» **Bounding box prediction data**:
_ _ _ _ _
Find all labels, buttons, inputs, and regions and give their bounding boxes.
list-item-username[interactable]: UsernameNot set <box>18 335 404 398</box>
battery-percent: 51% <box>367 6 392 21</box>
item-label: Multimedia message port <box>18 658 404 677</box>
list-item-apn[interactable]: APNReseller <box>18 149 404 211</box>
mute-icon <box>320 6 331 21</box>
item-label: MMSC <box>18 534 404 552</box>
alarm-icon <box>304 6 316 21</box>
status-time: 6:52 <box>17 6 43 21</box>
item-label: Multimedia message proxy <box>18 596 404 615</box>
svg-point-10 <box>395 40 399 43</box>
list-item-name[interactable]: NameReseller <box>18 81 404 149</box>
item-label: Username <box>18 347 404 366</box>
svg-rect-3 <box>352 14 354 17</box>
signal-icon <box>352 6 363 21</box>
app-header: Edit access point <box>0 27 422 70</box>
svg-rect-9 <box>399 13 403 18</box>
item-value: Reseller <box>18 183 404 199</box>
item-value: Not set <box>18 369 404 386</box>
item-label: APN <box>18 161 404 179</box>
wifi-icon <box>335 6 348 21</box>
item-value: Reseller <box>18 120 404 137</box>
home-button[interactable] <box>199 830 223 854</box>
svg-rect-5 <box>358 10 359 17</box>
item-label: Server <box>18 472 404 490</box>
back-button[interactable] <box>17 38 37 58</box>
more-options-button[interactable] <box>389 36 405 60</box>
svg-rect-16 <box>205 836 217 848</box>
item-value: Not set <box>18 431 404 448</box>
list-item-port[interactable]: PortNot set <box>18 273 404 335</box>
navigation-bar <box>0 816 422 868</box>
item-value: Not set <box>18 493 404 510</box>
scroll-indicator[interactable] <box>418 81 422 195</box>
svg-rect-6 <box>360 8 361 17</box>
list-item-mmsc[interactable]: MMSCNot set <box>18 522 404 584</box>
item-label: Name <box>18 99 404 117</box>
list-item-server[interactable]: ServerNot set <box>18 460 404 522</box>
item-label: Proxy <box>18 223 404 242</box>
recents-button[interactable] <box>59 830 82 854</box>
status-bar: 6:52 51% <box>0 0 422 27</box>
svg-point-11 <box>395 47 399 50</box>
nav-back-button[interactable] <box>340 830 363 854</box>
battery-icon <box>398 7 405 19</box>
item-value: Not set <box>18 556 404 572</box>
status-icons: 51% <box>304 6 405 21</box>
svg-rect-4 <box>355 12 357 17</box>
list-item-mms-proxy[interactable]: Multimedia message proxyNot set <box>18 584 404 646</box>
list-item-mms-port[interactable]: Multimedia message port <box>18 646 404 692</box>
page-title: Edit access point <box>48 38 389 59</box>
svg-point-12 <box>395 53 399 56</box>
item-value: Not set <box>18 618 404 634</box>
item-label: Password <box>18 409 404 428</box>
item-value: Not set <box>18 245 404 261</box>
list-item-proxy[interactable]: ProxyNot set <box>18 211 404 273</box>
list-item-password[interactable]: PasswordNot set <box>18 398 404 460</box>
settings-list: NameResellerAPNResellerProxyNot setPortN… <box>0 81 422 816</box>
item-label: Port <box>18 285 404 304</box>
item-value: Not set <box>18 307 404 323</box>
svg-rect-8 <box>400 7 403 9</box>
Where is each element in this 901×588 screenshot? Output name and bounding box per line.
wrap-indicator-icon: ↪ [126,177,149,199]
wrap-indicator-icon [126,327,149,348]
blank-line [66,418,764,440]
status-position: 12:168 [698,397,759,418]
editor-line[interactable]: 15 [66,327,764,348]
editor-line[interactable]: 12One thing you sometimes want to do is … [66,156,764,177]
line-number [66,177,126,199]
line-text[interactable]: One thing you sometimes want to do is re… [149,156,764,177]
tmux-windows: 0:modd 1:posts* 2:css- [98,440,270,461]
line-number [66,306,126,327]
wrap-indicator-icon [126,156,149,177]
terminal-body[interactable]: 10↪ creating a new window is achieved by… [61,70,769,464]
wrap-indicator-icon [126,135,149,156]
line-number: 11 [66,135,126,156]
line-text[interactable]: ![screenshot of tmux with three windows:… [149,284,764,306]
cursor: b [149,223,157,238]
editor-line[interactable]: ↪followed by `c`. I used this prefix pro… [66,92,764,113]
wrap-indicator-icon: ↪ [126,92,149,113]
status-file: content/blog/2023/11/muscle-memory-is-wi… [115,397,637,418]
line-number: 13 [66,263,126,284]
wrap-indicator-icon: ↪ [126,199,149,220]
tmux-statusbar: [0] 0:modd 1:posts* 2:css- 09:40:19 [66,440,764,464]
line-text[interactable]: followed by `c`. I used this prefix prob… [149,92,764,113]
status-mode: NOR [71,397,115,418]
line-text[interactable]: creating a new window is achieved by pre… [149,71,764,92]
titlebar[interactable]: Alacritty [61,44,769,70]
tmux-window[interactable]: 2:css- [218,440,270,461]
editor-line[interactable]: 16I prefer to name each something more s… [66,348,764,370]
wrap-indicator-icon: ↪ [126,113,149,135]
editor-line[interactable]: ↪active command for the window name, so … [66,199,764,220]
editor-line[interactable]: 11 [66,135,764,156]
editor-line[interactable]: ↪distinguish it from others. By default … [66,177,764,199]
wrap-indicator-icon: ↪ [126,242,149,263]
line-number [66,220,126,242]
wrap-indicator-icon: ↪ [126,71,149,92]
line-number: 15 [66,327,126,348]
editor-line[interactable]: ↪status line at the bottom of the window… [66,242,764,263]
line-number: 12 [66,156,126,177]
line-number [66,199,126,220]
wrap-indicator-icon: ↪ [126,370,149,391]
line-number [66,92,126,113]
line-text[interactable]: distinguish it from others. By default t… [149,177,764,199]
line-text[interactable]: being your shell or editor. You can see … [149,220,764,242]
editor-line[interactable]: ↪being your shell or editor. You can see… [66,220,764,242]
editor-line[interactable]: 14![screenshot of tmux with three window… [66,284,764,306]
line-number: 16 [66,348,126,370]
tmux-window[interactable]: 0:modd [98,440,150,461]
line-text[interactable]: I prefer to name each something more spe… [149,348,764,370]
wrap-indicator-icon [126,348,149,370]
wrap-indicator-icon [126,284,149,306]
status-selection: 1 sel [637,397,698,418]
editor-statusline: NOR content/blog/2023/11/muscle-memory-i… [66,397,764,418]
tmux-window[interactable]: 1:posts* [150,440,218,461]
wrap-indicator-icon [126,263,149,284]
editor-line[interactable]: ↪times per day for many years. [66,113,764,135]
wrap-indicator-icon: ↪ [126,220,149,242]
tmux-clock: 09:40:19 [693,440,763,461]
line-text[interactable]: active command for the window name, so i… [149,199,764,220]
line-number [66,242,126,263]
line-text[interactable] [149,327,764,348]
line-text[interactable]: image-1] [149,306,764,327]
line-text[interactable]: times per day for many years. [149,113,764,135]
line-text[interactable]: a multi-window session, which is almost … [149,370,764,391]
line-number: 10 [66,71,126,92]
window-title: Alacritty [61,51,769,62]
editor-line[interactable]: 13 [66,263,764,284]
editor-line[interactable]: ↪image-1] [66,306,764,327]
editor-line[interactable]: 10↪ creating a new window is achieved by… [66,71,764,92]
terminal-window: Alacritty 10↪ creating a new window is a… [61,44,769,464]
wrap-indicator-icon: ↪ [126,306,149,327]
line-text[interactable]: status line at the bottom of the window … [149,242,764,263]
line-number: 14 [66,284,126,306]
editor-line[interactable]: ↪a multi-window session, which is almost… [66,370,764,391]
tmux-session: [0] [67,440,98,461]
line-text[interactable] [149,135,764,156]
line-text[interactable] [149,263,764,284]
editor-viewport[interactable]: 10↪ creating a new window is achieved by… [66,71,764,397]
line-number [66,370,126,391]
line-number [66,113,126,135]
_ _ _ _ _
» **To do**:
Every entry must be repeated exactly; none may be skipped.

» **Response area**:
Find all labels, buttons, inputs, and regions and give their bounding boxes.
list-item-username[interactable]: UsernameNot set <box>18 335 404 398</box>
battery-percent: 51% <box>367 6 392 21</box>
item-label: Multimedia message port <box>18 658 404 677</box>
list-item-apn[interactable]: APNReseller <box>18 149 404 211</box>
mute-icon <box>320 6 331 21</box>
item-label: MMSC <box>18 534 404 552</box>
alarm-icon <box>304 6 316 21</box>
status-time: 6:52 <box>17 6 43 21</box>
item-label: Multimedia message proxy <box>18 596 404 615</box>
svg-point-10 <box>395 40 399 43</box>
list-item-name[interactable]: NameReseller <box>18 81 404 149</box>
item-label: Username <box>18 347 404 366</box>
svg-rect-3 <box>352 14 354 17</box>
signal-icon <box>352 6 363 21</box>
app-header: Edit access point <box>0 27 422 70</box>
svg-rect-9 <box>399 13 403 18</box>
item-value: Reseller <box>18 183 404 199</box>
item-value: Not set <box>18 369 404 386</box>
item-label: APN <box>18 161 404 179</box>
wifi-icon <box>335 6 348 21</box>
item-value: Reseller <box>18 120 404 137</box>
home-button[interactable] <box>199 830 223 854</box>
svg-rect-5 <box>358 10 359 17</box>
item-label: Server <box>18 472 404 490</box>
back-button[interactable] <box>17 38 37 58</box>
more-options-button[interactable] <box>389 36 405 60</box>
svg-rect-16 <box>205 836 217 848</box>
item-value: Not set <box>18 431 404 448</box>
list-item-port[interactable]: PortNot set <box>18 273 404 335</box>
navigation-bar <box>0 816 422 868</box>
item-value: Not set <box>18 493 404 510</box>
scroll-indicator[interactable] <box>418 81 422 195</box>
svg-rect-6 <box>360 8 361 17</box>
list-item-mmsc[interactable]: MMSCNot set <box>18 522 404 584</box>
item-label: Name <box>18 99 404 117</box>
list-item-server[interactable]: ServerNot set <box>18 460 404 522</box>
item-label: Proxy <box>18 223 404 242</box>
recents-button[interactable] <box>59 830 82 854</box>
status-bar: 6:52 51% <box>0 0 422 27</box>
svg-point-11 <box>395 47 399 50</box>
nav-back-button[interactable] <box>340 830 363 854</box>
battery-icon <box>398 7 405 19</box>
item-value: Not set <box>18 556 404 572</box>
status-icons: 51% <box>304 6 405 21</box>
svg-rect-4 <box>355 12 357 17</box>
list-item-mms-proxy[interactable]: Multimedia message proxyNot set <box>18 584 404 646</box>
list-item-mms-port[interactable]: Multimedia message port <box>18 646 404 692</box>
page-title: Edit access point <box>48 38 389 59</box>
svg-point-12 <box>395 53 399 56</box>
item-value: Not set <box>18 618 404 634</box>
item-label: Password <box>18 409 404 428</box>
item-value: Not set <box>18 245 404 261</box>
list-item-proxy[interactable]: ProxyNot set <box>18 211 404 273</box>
list-item-password[interactable]: PasswordNot set <box>18 398 404 460</box>
settings-list: NameResellerAPNResellerProxyNot setPortN… <box>0 81 422 816</box>
item-label: Port <box>18 285 404 304</box>
item-value: Not set <box>18 307 404 323</box>
svg-rect-8 <box>400 7 403 9</box>
Where is each element in this 901×588 screenshot? Output name and bounding box per line.
wrap-indicator-icon: ↪ [126,177,149,199]
wrap-indicator-icon [126,327,149,348]
blank-line [66,418,764,440]
status-position: 12:168 [698,397,759,418]
editor-line[interactable]: 15 [66,327,764,348]
editor-line[interactable]: 12One thing you sometimes want to do is … [66,156,764,177]
line-number [66,177,126,199]
line-text[interactable]: One thing you sometimes want to do is re… [149,156,764,177]
tmux-windows: 0:modd 1:posts* 2:css- [98,440,270,461]
line-number [66,306,126,327]
wrap-indicator-icon [126,156,149,177]
terminal-body[interactable]: 10↪ creating a new window is achieved by… [61,70,769,464]
wrap-indicator-icon [126,135,149,156]
line-number: 11 [66,135,126,156]
line-text[interactable]: ![screenshot of tmux with three windows:… [149,284,764,306]
cursor: b [149,223,157,238]
editor-line[interactable]: ↪followed by `c`. I used this prefix pro… [66,92,764,113]
wrap-indicator-icon: ↪ [126,92,149,113]
status-file: content/blog/2023/11/muscle-memory-is-wi… [115,397,637,418]
line-number: 13 [66,263,126,284]
wrap-indicator-icon: ↪ [126,199,149,220]
tmux-statusbar: [0] 0:modd 1:posts* 2:css- 09:40:19 [66,440,764,464]
line-text[interactable]: followed by `c`. I used this prefix prob… [149,92,764,113]
status-mode: NOR [71,397,115,418]
line-text[interactable]: creating a new window is achieved by pre… [149,71,764,92]
titlebar[interactable]: Alacritty [61,44,769,70]
tmux-window[interactable]: 2:css- [218,440,270,461]
editor-line[interactable]: 16I prefer to name each something more s… [66,348,764,370]
wrap-indicator-icon: ↪ [126,113,149,135]
editor-line[interactable]: ↪active command for the window name, so … [66,199,764,220]
editor-line[interactable]: 11 [66,135,764,156]
editor-line[interactable]: ↪distinguish it from others. By default … [66,177,764,199]
wrap-indicator-icon: ↪ [126,242,149,263]
line-number [66,220,126,242]
wrap-indicator-icon: ↪ [126,71,149,92]
line-number: 15 [66,327,126,348]
editor-line[interactable]: ↪status line at the bottom of the window… [66,242,764,263]
line-number: 12 [66,156,126,177]
line-number [66,199,126,220]
wrap-indicator-icon: ↪ [126,370,149,391]
line-number [66,92,126,113]
line-text[interactable]: distinguish it from others. By default t… [149,177,764,199]
line-text[interactable]: being your shell or editor. You can see … [149,220,764,242]
editor-line[interactable]: ↪being your shell or editor. You can see… [66,220,764,242]
editor-line[interactable]: 14![screenshot of tmux with three window… [66,284,764,306]
line-number: 16 [66,348,126,370]
tmux-window[interactable]: 0:modd [98,440,150,461]
line-text[interactable]: I prefer to name each something more spe… [149,348,764,370]
wrap-indicator-icon [126,348,149,370]
wrap-indicator-icon [126,284,149,306]
status-selection: 1 sel [637,397,698,418]
editor-statusline: NOR content/blog/2023/11/muscle-memory-i… [66,397,764,418]
tmux-window[interactable]: 1:posts* [150,440,218,461]
wrap-indicator-icon [126,263,149,284]
editor-line[interactable]: ↪times per day for many years. [66,113,764,135]
wrap-indicator-icon: ↪ [126,220,149,242]
tmux-clock: 09:40:19 [693,440,763,461]
line-text[interactable]: active command for the window name, so i… [149,199,764,220]
line-number [66,242,126,263]
line-text[interactable] [149,327,764,348]
line-text[interactable]: image-1] [149,306,764,327]
line-text[interactable]: times per day for many years. [149,113,764,135]
line-text[interactable]: a multi-window session, which is almost … [149,370,764,391]
line-number: 10 [66,71,126,92]
window-title: Alacritty [61,51,769,62]
editor-line[interactable]: 13 [66,263,764,284]
editor-line[interactable]: ↪image-1] [66,306,764,327]
editor-line[interactable]: 10↪ creating a new window is achieved by… [66,71,764,92]
terminal-window: Alacritty 10↪ creating a new window is a… [61,44,769,464]
wrap-indicator-icon: ↪ [126,306,149,327]
line-text[interactable]: status line at the bottom of the window … [149,242,764,263]
line-number: 14 [66,284,126,306]
editor-line[interactable]: ↪a multi-window session, which is almost… [66,370,764,391]
tmux-session: [0] [67,440,98,461]
line-text[interactable] [149,135,764,156]
line-text[interactable] [149,263,764,284]
editor-viewport[interactable]: 10↪ creating a new window is achieved by… [66,71,764,397]
line-number [66,370,126,391]
line-number [66,113,126,135]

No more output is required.